Start of Given records

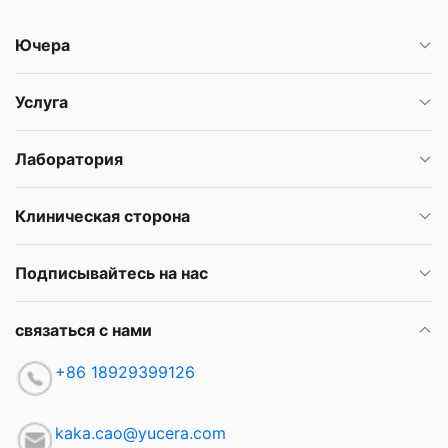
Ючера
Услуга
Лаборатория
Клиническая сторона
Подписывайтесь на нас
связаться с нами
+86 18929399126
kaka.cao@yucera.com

End of Given records
Start of Given records

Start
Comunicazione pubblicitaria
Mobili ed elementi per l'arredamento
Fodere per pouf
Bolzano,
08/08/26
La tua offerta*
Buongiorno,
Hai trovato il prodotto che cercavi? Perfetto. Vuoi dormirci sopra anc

End of Given records
Start of Given records

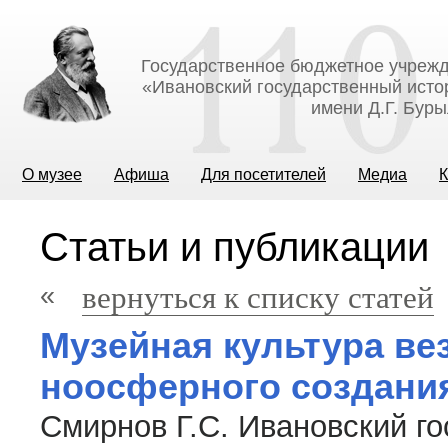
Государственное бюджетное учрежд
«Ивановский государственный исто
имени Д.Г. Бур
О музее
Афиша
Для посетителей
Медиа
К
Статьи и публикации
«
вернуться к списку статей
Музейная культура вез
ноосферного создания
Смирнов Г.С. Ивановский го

End of Given records

§ **Required work**: Your task is to copy each line of the entries that includes the word "Ивановский".

§ **Answer section**:
«Ивановский государственный исто
Смирнов Г.С. Ивановский го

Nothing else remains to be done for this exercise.